Estaba rodeado de troncos,
vivaces árboles de clases que no conocía. Tropecé con raíces, volví a
levantarme para caer otra vez, rasmillado, herido. Me seguían a través de
riachuelos, estanques de plata líquida, telarañas de viejos robles y nidos de
altos álamos.

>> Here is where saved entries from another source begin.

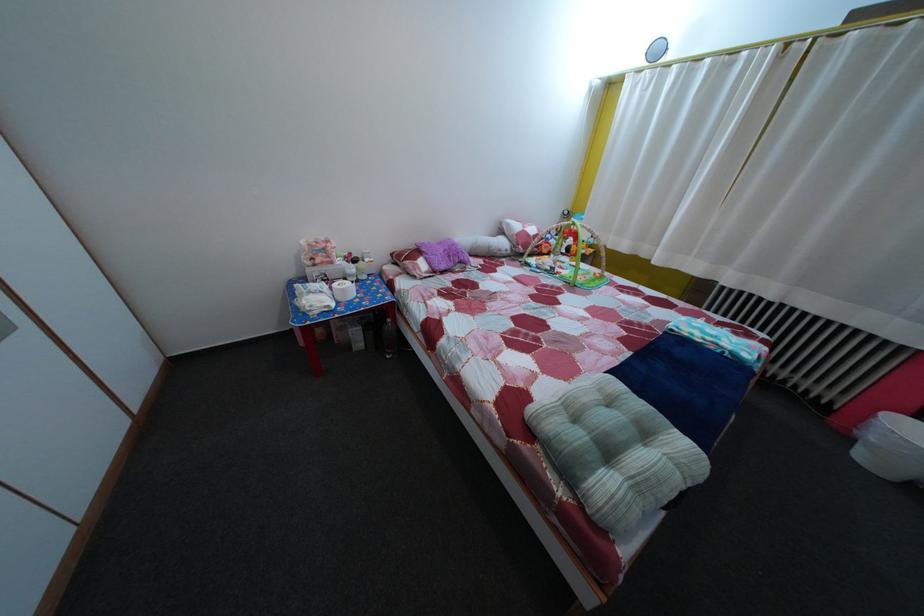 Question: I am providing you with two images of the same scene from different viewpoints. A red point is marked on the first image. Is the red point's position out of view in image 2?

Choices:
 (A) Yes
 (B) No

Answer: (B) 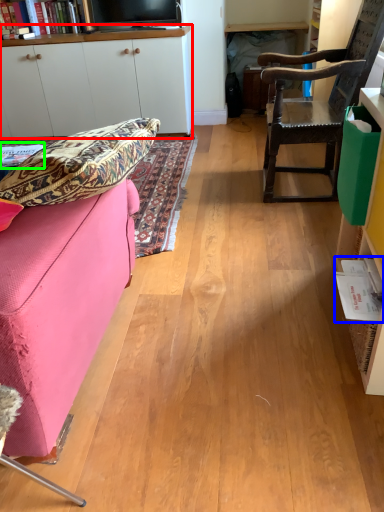 Question: Considering the real-world distances, which object is farthest from cabinetry (highlighted by a red box)? book (highlighted by a blue box) or book (highlighted by a green box)?

Choices:
 (A) book
 (B) book

Answer: (A) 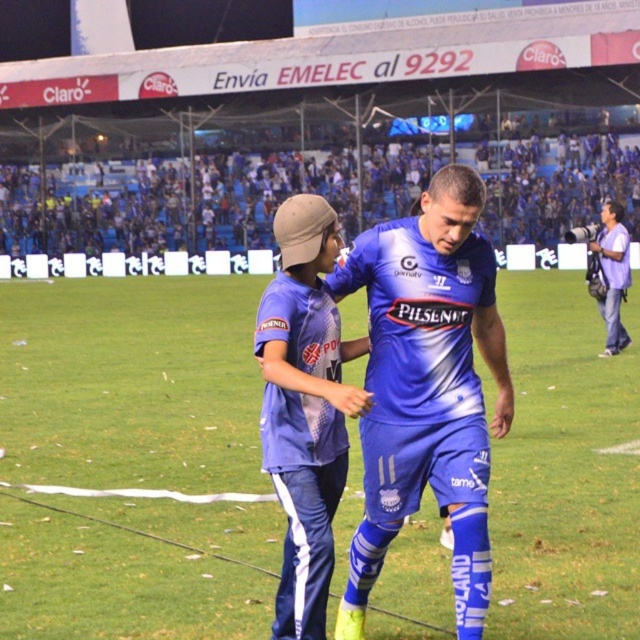 Question: Is blue fabric football field at center smaller than matte blue tracksuit at center?

Choices:
 (A) no
 (B) yes

Answer: (A)

Question: Which point appears farthest from the camera in this image?

Choices:
 (A) (419, 400)
 (B) (621, 332)
 (C) (324, 627)
 (D) (346, 524)

Answer: (B)

Question: Is matte blue tracksuit at center above purple cotton shirt at right?

Choices:
 (A) no
 (B) yes

Answer: (A)

Question: Which point is farther to the camera?

Choices:
 (A) (291, 388)
 (B) (74, 580)
 (C) (609, 234)
 (D) (444, 230)

Answer: (C)

Question: Among these objects, which one is nearest to the camera?

Choices:
 (A) blue jersey at center
 (B) purple cotton shirt at right

Answer: (A)

Question: Can you confirm if blue fabric football field at center is thinner than blue jersey at center?

Choices:
 (A) yes
 (B) no

Answer: (B)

No pude dar con su cara, pero
cuando me tenía a su merced, desperté protegido por mi propia cordura.
Traté de borrar todos los
vestigios del sueño, olvidando el suave y cálido aroma que desprendían los
árboles, el fresco y revitalizante aire que expulsaban las flores que trituraba
bajo mi peso y el tacto del agua que no dejaban de destrozar mis pies…
Demoré…, pero lo hice.
Me levanté de la cama sin que me
importase el no dormir lo suficiente para el trabajo al día siguiente, y me
acerqué lentamente a la ventana para abrirla y así encontrarme con el aire de
siempre, el que entraba y rompía con todo lo bueno, envolviendo la noche como
una fría capa llena de gritos salvajes y dolor, encontrarme con ese mal que no
deja de adoptar formas de sombras en las calles más desoladas, a veces humanas,
a veces de bestia, a veces de desolación, a veces de Dios…
Y ahí estaba yo, mirándolo todo
desde mi departamento, tranquilo, agradecido de haber vuelto a mi mundo.